Все эти месяцы Ломоносов переписывался с Виноградовым. До нас дошло лишь последнее письмо, написанное в середине апреля 1741 года. Письмо написано по-немецки и подчеркнуто сухим тоном: «Monsier! Не предполагал я, что дружеству, Вами мне предложенному, наступит конец так быстро… На первое письмо, кое послал, исполнившись надежды после ваших обещаний, ждал я ответа шесть недель; нынче уже двенадцать недель, как жду ответа на второе…» Дальше Ломоносов сообщает о своем отъезде и просит прислать три оставшиеся в Марбурге его книги («Историю России» Петера де Эрлезунда, «Риторику» Николая Каусина и стихи Гюнтера) и деньги за другие, менее нужные ему книги, которые он, вероятно, поручил Виноградову продать.

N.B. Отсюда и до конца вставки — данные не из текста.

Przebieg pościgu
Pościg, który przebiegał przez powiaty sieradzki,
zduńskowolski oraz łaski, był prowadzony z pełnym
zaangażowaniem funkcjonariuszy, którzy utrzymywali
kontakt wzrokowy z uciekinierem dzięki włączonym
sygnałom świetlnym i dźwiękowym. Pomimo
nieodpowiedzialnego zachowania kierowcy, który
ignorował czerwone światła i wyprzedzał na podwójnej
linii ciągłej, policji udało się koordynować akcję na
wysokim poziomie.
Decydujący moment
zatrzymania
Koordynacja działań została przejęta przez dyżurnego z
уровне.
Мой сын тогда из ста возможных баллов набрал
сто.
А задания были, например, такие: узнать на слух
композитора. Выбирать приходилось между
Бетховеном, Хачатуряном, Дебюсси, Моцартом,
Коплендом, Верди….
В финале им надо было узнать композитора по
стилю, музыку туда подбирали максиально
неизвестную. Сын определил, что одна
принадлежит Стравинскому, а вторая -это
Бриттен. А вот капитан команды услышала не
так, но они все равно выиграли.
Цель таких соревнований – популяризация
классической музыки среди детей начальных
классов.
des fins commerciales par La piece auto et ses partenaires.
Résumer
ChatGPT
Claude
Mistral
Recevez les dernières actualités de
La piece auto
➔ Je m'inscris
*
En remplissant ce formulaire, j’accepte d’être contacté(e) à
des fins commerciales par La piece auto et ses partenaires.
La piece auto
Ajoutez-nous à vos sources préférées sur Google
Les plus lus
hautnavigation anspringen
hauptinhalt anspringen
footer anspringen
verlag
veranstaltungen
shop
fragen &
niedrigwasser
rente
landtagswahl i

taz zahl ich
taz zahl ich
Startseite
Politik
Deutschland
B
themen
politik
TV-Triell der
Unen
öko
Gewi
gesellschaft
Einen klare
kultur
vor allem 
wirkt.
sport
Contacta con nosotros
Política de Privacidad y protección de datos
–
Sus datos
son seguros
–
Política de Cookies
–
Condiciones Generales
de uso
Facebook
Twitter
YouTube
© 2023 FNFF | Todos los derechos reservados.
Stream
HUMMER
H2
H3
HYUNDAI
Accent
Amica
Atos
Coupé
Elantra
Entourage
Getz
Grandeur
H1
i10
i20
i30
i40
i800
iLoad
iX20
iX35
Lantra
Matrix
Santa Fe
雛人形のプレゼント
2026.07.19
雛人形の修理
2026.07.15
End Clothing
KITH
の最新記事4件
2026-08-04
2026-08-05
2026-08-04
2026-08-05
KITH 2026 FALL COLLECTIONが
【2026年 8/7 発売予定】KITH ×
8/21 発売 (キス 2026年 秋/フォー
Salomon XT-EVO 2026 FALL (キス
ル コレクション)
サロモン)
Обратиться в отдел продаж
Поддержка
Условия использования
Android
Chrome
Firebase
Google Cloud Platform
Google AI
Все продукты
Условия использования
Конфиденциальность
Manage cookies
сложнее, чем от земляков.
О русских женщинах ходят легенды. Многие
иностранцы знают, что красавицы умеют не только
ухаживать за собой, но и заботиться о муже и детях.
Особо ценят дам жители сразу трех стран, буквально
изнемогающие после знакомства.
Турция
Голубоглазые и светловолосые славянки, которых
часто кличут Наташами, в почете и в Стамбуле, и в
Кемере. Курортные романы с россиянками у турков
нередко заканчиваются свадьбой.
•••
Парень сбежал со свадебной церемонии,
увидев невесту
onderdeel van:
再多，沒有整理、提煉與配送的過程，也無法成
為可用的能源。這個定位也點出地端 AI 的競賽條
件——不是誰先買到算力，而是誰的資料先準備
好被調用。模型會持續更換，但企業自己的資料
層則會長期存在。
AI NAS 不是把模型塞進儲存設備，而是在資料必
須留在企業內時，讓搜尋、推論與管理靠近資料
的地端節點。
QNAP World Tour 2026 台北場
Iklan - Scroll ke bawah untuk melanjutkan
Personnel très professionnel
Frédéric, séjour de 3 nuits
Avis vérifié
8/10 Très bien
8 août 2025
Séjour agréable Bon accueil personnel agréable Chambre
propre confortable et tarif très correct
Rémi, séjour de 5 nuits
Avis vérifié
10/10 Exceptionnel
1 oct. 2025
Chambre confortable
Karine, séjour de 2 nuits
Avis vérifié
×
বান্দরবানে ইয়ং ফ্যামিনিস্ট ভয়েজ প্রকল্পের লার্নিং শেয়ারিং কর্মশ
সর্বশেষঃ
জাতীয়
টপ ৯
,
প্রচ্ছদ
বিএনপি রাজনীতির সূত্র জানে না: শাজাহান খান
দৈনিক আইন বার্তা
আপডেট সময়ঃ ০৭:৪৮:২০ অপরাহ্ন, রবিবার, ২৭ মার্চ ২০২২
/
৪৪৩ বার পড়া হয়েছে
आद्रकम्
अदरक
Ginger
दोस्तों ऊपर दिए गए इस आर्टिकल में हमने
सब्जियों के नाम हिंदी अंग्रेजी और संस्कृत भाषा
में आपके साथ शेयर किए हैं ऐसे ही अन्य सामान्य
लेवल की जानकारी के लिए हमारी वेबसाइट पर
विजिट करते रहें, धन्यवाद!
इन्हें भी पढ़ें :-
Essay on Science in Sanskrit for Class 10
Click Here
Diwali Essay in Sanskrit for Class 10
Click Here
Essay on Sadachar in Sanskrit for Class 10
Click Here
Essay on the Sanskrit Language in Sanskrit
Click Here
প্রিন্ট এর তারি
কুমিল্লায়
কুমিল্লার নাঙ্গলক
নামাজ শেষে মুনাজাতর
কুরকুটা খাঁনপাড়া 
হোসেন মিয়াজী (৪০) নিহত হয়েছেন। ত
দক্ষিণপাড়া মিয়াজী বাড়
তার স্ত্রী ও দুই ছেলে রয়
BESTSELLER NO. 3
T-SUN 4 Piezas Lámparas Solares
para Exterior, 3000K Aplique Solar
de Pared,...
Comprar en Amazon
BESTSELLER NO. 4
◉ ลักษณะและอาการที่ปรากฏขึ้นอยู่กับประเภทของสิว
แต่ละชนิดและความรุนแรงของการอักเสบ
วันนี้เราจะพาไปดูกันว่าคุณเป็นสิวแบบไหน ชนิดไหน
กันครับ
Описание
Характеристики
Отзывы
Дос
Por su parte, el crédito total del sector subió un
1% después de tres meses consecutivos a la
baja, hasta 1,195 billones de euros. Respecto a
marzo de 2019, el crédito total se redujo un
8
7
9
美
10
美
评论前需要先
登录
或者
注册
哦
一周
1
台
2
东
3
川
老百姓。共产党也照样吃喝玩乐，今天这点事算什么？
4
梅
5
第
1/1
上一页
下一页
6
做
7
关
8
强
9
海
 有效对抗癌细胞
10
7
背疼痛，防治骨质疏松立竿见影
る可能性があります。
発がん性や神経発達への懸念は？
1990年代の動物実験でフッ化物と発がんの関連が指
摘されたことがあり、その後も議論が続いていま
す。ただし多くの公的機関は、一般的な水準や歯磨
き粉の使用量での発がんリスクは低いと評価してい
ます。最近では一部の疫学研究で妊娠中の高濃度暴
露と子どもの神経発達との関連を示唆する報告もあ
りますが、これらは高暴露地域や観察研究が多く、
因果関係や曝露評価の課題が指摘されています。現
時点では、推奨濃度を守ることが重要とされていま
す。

Шумахер принял решение о возвращении Ломоносова в Россию по своим аппаратным причинам, более или менее понятным. Умирала Анна Иоанновна, назревал династический кризис, какой будет новая власть — не знал никто. Может быть, полезно будет предъявить ей хоть одного русского ученого, выучившегося за границей и годного к научной работе в академии; а может быть, выгодно будет публично наказать выскочку-простолюдина за непослушание и мотовство. В любом случае, в дни неразберихи никто не будет особенно подробно проверять академическую бухгалтерию. А значит, можно будет и дальше получать на обучение этого Ломоносова деньги из Сената, оставляя их в распоряжении академии. Заметим, что план сработал: по 400 рублей ежегодно на каждого из трех студентов поступали вплоть до 1744 года, несмотря на солидные неприятности, которые были у самого Шумахера в эти годы. При этом с 1742 года, когда закончились лекции у Генкеля, деньги эти вообще никуда не переводились и использовались для других целей. Виноградов и Рейзер остались без всяких средств и лишь с помощью Рейзера-отца через посольство спустя два года сумели вернуться в Россию. В год их возвращения во Фрейберге умер 66-летний Генкель.